My mighty warrior Caeleb is about to start a new chapter in his life with hemophilia; it’s one I never imagined I’d see.
About nine months ago, Caeleb began a new treatment with a medication that has been taking the bleeding disorder world by storm. Hemlibra (emicizumab-kxwh) is an injectable rather than an infusible therapy, and the initial dosage is once weekly. Now, months later, the effect on my son’s health still feels surreal.
Caeleb’s hematologist recently asked us to come in for a checkup. We had little bruising and no bleeds to report. And because he has been doing so well, the doctor gave Caeleb the option of switching to a monthly injection.
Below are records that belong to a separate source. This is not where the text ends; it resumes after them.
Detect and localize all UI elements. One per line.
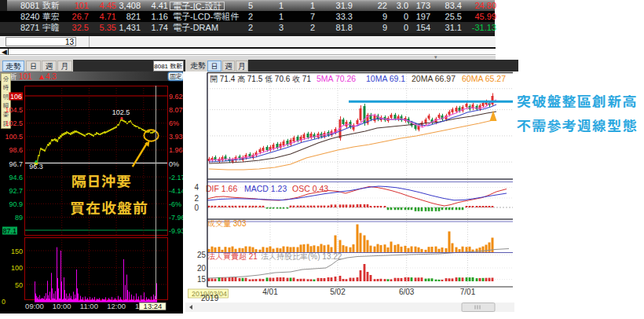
svg-text:3.93%: 3.93%	[169, 133, 183, 141]
svg-text:20MA 66.97: 20MA 66.97	[412, 74, 456, 83]
svg-text:96.7: 96.7	[9, 160, 23, 168]
svg-text:15: 15	[197, 275, 207, 284]
svg-text:11:00: 11:00	[80, 302, 98, 310]
svg-text:買在收盤前: 買在收盤前	[70, 196, 148, 218]
svg-text:OSC 0.43: OSC 0.43	[292, 184, 328, 193]
svg-text:102.5: 102.5	[112, 108, 130, 116]
svg-text:104.5: 104.5	[5, 106, 23, 114]
svg-text:6/03: 6/03	[399, 288, 415, 296]
svg-text:4: 4	[194, 183, 199, 192]
svg-text:20: 20	[197, 264, 207, 273]
svg-text:0: 0	[2, 298, 5, 306]
svg-text:13:24: 13:24	[144, 302, 163, 310]
svg-text:25: 25	[197, 251, 207, 259]
svg-text:10MA 69.1: 10MA 69.1	[366, 74, 405, 83]
svg-text:-9.93: -9.93	[169, 227, 183, 235]
svg-text:-7.96: -7.96	[169, 214, 183, 222]
svg-text:150: 150	[11, 248, 23, 255]
svg-text:明: 明	[3, 92, 9, 101]
svg-text:0: 0	[194, 204, 199, 212]
svg-text:102.5: 102.5	[5, 119, 23, 127]
svg-text:MACD 1.23: MACD 1.23	[244, 184, 287, 193]
svg-text:隔日沖要: 隔日沖要	[71, 170, 131, 191]
svg-text:-4.14: -4.14	[169, 187, 183, 195]
svg-text:100: 100	[11, 264, 23, 272]
svg-text:94.6: 94.6	[9, 174, 23, 182]
svg-text:100.5: 100.5	[5, 133, 23, 141]
svg-text:DIF 1.66: DIF 1.66	[206, 184, 237, 193]
svg-text:90.9: 90.9	[9, 200, 23, 208]
svg-text:87.1: 87.1	[2, 227, 16, 235]
svg-text:分: 分	[3, 74, 9, 82]
svg-text:09:00: 09:00	[25, 302, 44, 310]
svg-text:-2.17: -2.17	[169, 174, 183, 182]
svg-text:60MA 65.27: 60MA 65.27	[462, 74, 506, 83]
svg-text:1.96%: 1.96%	[169, 146, 183, 154]
svg-text:▲4.3: ▲4.3	[38, 72, 57, 81]
svg-text:106: 106	[10, 93, 22, 101]
svg-text:9.62%: 9.62%	[169, 93, 183, 101]
svg-text:89: 89	[15, 214, 23, 222]
svg-text:7/01: 7/01	[460, 288, 476, 296]
svg-text:8.07%: 8.07%	[169, 106, 183, 114]
svg-text:-6%: -6%	[169, 200, 181, 208]
svg-text:10:00: 10:00	[53, 302, 71, 310]
svg-text:5MA 70.26: 5MA 70.26	[317, 74, 356, 83]
svg-text:50: 50	[15, 281, 23, 289]
svg-text:0%: 0%	[169, 160, 179, 168]
svg-text:5/02: 5/02	[330, 288, 346, 296]
svg-text:法人持股比率(%) 13.22: 法人持股比率(%) 13.22	[261, 252, 342, 261]
svg-text:101: 101	[19, 72, 32, 81]
svg-text:法人買賣超 21: 法人買賣超 21	[207, 252, 258, 261]
svg-text:4/01: 4/01	[262, 288, 278, 296]
svg-text:2: 2	[194, 194, 199, 203]
svg-text:12:00: 12:00	[107, 302, 126, 310]
svg-text:固定: 固定	[170, 72, 182, 80]
svg-text:開 71.4 高 71.5 低 70.6 收 71: 開 71.4 高 71.5 低 70.6 收 71	[210, 75, 311, 83]
svg-text:96.3: 96.3	[29, 163, 43, 170]
svg-text:92.7: 92.7	[9, 187, 23, 195]
svg-text:98.6: 98.6	[9, 146, 23, 154]
svg-text:成交量 303: 成交量 303	[207, 219, 247, 228]
svg-text:6%: 6%	[169, 119, 179, 127]
svg-text:時: 時	[3, 82, 9, 91]
svg-text:2019: 2019	[201, 294, 219, 302]
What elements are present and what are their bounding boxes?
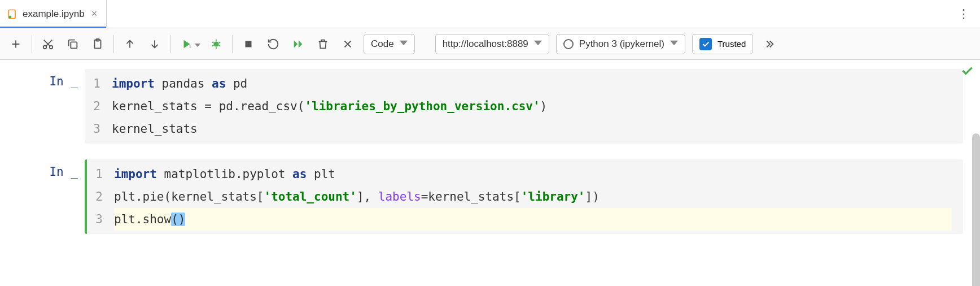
code-line[interactable]: kernel_stats <box>112 118 952 140</box>
kernel-select[interactable]: Python 3 (ipykernel) <box>556 34 685 54</box>
code-line[interactable]: plt.pie(kernel_stats['total_count'], lab… <box>114 185 952 208</box>
cell-prompt: In _ <box>0 159 85 234</box>
toolbar-divider <box>113 35 114 53</box>
svg-rect-9 <box>246 41 252 47</box>
kernel-name: Python 3 (ipykernel) <box>579 38 664 50</box>
trusted-toggle[interactable]: Trusted <box>692 34 753 54</box>
toolbar-divider <box>232 35 233 53</box>
debug-button[interactable] <box>205 33 228 55</box>
restart-button[interactable] <box>262 33 285 55</box>
svg-point-8 <box>213 41 218 46</box>
server-select[interactable]: http://localhost:8889 <box>435 34 549 54</box>
chevron-down-icon <box>400 38 408 50</box>
line-number-gutter: 123 <box>85 72 107 140</box>
svg-text:I: I <box>190 44 191 49</box>
notebook-toolbar: I Code http://localhost:8889 Python 3 (i… <box>0 28 980 60</box>
run-dropdown-caret[interactable] <box>195 39 203 49</box>
interrupt-button[interactable] <box>237 33 260 55</box>
active-tab-indicator <box>0 27 106 28</box>
chevron-down-icon <box>534 38 542 50</box>
close-tab-icon[interactable]: × <box>89 8 100 20</box>
toolbar-overflow-button[interactable] <box>758 33 780 55</box>
cell-type-select[interactable]: Code <box>364 34 415 54</box>
code-editor[interactable]: import pandas as pdkernel_stats = pd.rea… <box>107 72 963 140</box>
move-down-button[interactable] <box>143 33 166 55</box>
paste-button[interactable] <box>86 33 109 55</box>
notebook-file-icon <box>7 8 18 20</box>
move-up-button[interactable] <box>119 33 141 55</box>
code-line[interactable]: import matplotlib.pyplot as plt <box>114 163 952 185</box>
kernel-ready-check-icon <box>960 63 974 80</box>
line-number-gutter: 123 <box>87 163 110 231</box>
cell-input-area[interactable]: 123import pandas as pdkernel_stats = pd.… <box>85 69 963 144</box>
svg-rect-4 <box>71 42 77 48</box>
tab-overflow-menu[interactable]: ⋮ <box>948 7 980 21</box>
svg-point-1 <box>8 15 11 18</box>
toolbar-divider <box>32 35 32 53</box>
run-all-button[interactable] <box>287 33 309 55</box>
clear-output-button[interactable] <box>336 33 359 55</box>
editor-tab[interactable]: example.ipynb × <box>0 0 107 28</box>
trusted-label: Trusted <box>718 39 746 49</box>
trusted-checkbox-icon <box>699 38 712 50</box>
delete-cell-button[interactable] <box>312 33 334 55</box>
code-line[interactable]: import pandas as pd <box>112 72 952 95</box>
add-cell-button[interactable] <box>5 33 27 55</box>
code-line[interactable]: plt.show() <box>114 208 952 231</box>
code-cell[interactable]: In _123import pandas as pdkernel_stats =… <box>0 67 980 146</box>
cell-input-area[interactable]: 123import matplotlib.pyplot as pltplt.pi… <box>85 159 963 234</box>
code-line[interactable]: kernel_stats = pd.read_csv('libraries_by… <box>112 95 952 118</box>
tab-filename: example.ipynb <box>23 8 85 20</box>
cell-prompt: In _ <box>0 69 85 144</box>
code-editor[interactable]: import matplotlib.pyplot as pltplt.pie(k… <box>110 163 963 231</box>
cell-type-value: Code <box>371 38 394 50</box>
copy-button[interactable] <box>62 33 84 55</box>
notebook-area: In _123import pandas as pdkernel_stats =… <box>0 60 980 236</box>
chevron-down-icon <box>670 38 678 50</box>
toolbar-divider <box>170 35 171 53</box>
vertical-scrollbar[interactable] <box>972 133 980 286</box>
server-url: http://localhost:8889 <box>443 38 528 50</box>
code-cell[interactable]: In _123import matplotlib.pyplot as pltpl… <box>0 157 980 236</box>
kernel-status-idle-icon <box>563 39 574 49</box>
cut-button[interactable] <box>37 33 59 55</box>
tab-bar: example.ipynb × ⋮ <box>0 0 980 28</box>
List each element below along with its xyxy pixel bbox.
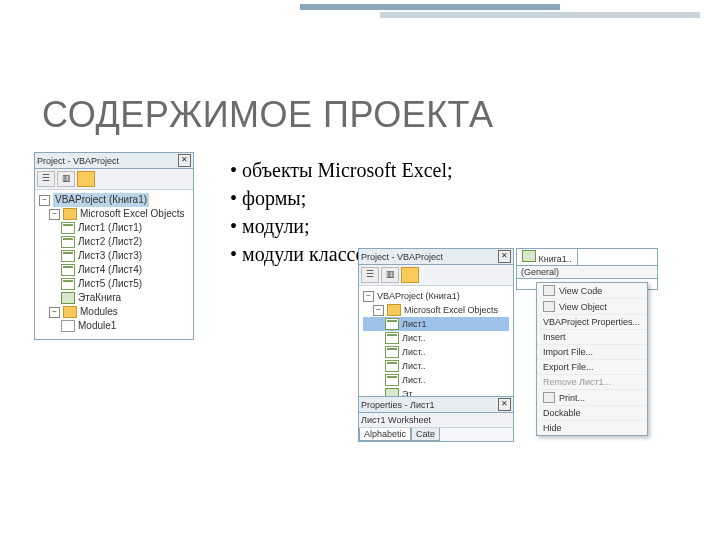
- project-node[interactable]: VBAProject (Книга1): [53, 193, 149, 207]
- menu-project-properties[interactable]: VBAProject Properties...: [537, 315, 647, 330]
- properties-object-combo[interactable]: Лист1 Worksheet: [359, 413, 513, 428]
- close-icon[interactable]: ✕: [498, 398, 511, 411]
- view-object-icon[interactable]: ▥: [381, 267, 399, 283]
- folder-icon: [387, 304, 401, 316]
- editor-tab[interactable]: Книга1..: [517, 249, 578, 265]
- sheet-icon: [61, 222, 75, 234]
- sheet-node[interactable]: Лист2 (Лист2): [78, 235, 142, 249]
- bullet-item: модули;: [230, 212, 453, 240]
- sheet-icon: [61, 278, 75, 290]
- menu-remove: Remove Лист1...: [537, 375, 647, 390]
- sheet-icon: [385, 332, 399, 344]
- context-menu: View Code View Object VBAProject Propert…: [536, 282, 648, 436]
- menu-hide[interactable]: Hide: [537, 421, 647, 435]
- toggle-folders-icon[interactable]: [401, 267, 419, 283]
- properties-panel: Properties - Лист1 ✕ Лист1 Worksheet Alp…: [358, 396, 514, 442]
- module-icon: [61, 320, 75, 332]
- project-explorer-panel: Project - VBAProject ✕ ☰ ▥ −VBAProject (…: [358, 248, 514, 414]
- module-node[interactable]: Module1: [78, 319, 116, 333]
- panel-toolbar: ☰ ▥: [359, 265, 513, 286]
- tab-alphabetic[interactable]: Alphabetic: [359, 428, 411, 441]
- sheet-icon: [61, 250, 75, 262]
- folder-icon: [63, 208, 77, 220]
- sheet-icon: [385, 360, 399, 372]
- project-tree[interactable]: −VBAProject (Книга1) −Microsoft Excel Ob…: [359, 286, 513, 413]
- print-icon: [543, 392, 555, 403]
- sheet-node[interactable]: Лист3 (Лист3): [78, 249, 142, 263]
- menu-dockable[interactable]: Dockable: [537, 406, 647, 421]
- view-code-icon[interactable]: ☰: [361, 267, 379, 283]
- menu-import-file[interactable]: Import File...: [537, 345, 647, 360]
- collapse-icon[interactable]: −: [39, 195, 50, 206]
- workbook-node[interactable]: ЭтаКнига: [78, 291, 121, 305]
- menu-view-object[interactable]: View Object: [537, 299, 647, 315]
- collapse-icon[interactable]: −: [363, 291, 374, 302]
- sheet-icon: [385, 374, 399, 386]
- excel-objects-node[interactable]: Microsoft Excel Objects: [80, 207, 184, 221]
- menu-export-file[interactable]: Export File...: [537, 360, 647, 375]
- sheet-icon: [61, 264, 75, 276]
- panel-title-text: Properties - Лист1: [361, 400, 435, 410]
- project-tree[interactable]: −VBAProject (Книга1) −Microsoft Excel Ob…: [35, 190, 193, 339]
- bullet-item: формы;: [230, 184, 453, 212]
- menu-print[interactable]: Print...: [537, 390, 647, 406]
- code-icon: [543, 285, 555, 296]
- sheet-node[interactable]: Лист..: [402, 331, 426, 345]
- sheet-icon: [385, 346, 399, 358]
- slide: СОДЕРЖИМОЕ ПРОЕКТА Project - VBAProject …: [0, 0, 720, 540]
- decor-ruler: [300, 0, 720, 30]
- ide-screenshot: Project - VBAProject ✕ ☰ ▥ −VBAProject (…: [358, 248, 658, 444]
- slide-title: СОДЕРЖИМОЕ ПРОЕКТА: [42, 94, 493, 136]
- close-icon[interactable]: ✕: [178, 154, 191, 167]
- view-code-icon[interactable]: ☰: [37, 171, 55, 187]
- bullet-item: объекты Microsoft Excel;: [230, 156, 453, 184]
- sheet-node[interactable]: Лист1 (Лист1): [78, 221, 142, 235]
- collapse-icon[interactable]: −: [49, 307, 60, 318]
- collapse-icon[interactable]: −: [373, 305, 384, 316]
- excel-objects-node[interactable]: Microsoft Excel Objects: [404, 303, 498, 317]
- panel-title-text: Project - VBAProject: [37, 156, 119, 166]
- project-node[interactable]: VBAProject (Книга1): [377, 289, 460, 303]
- object-combo[interactable]: (General): [517, 266, 657, 279]
- sheet-node-selected[interactable]: Лист1: [402, 317, 427, 331]
- collapse-icon[interactable]: −: [49, 209, 60, 220]
- panel-titlebar: Project - VBAProject ✕: [35, 153, 193, 169]
- panel-titlebar: Project - VBAProject ✕: [359, 249, 513, 265]
- sheet-node[interactable]: Лист..: [402, 373, 426, 387]
- project-explorer-panel: Project - VBAProject ✕ ☰ ▥ −VBAProject (…: [34, 152, 194, 340]
- close-icon[interactable]: ✕: [498, 250, 511, 263]
- menu-view-code[interactable]: View Code: [537, 283, 647, 299]
- panel-title-text: Project - VBAProject: [361, 252, 443, 262]
- sheet-icon: [385, 318, 399, 330]
- sheet-node[interactable]: Лист5 (Лист5): [78, 277, 142, 291]
- sheet-node[interactable]: Лист4 (Лист4): [78, 263, 142, 277]
- workbook-icon: [61, 292, 75, 304]
- object-icon: [543, 301, 555, 312]
- sheet-icon: [61, 236, 75, 248]
- panel-toolbar: ☰ ▥: [35, 169, 193, 190]
- panel-titlebar: Properties - Лист1 ✕: [359, 397, 513, 413]
- sheet-node[interactable]: Лист..: [402, 359, 426, 373]
- tab-categorized[interactable]: Cate: [411, 428, 440, 441]
- sheet-node[interactable]: Лист..: [402, 345, 426, 359]
- menu-insert[interactable]: Insert: [537, 330, 647, 345]
- workbook-icon: [522, 250, 536, 262]
- folder-icon: [63, 306, 77, 318]
- view-object-icon[interactable]: ▥: [57, 171, 75, 187]
- modules-node[interactable]: Modules: [80, 305, 118, 319]
- toggle-folders-icon[interactable]: [77, 171, 95, 187]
Once. A. Month. Mind-blowing.
It is 2019. My son who has suffered tremendously with severe hemophilia is being given the choice of a monthly dose of medicine to keep his bleeding under control. He is on his seventh port-a-cath. He was in a wheelchair for over a year and his high titer inhibitor almost got the best of him and our family. But somehow, we prevailed. Memories of life before Hemlibra seem so distant, yet close enough to touch. We lived through the worst of the worst, and now we are experiencing something we can hardly comprehend.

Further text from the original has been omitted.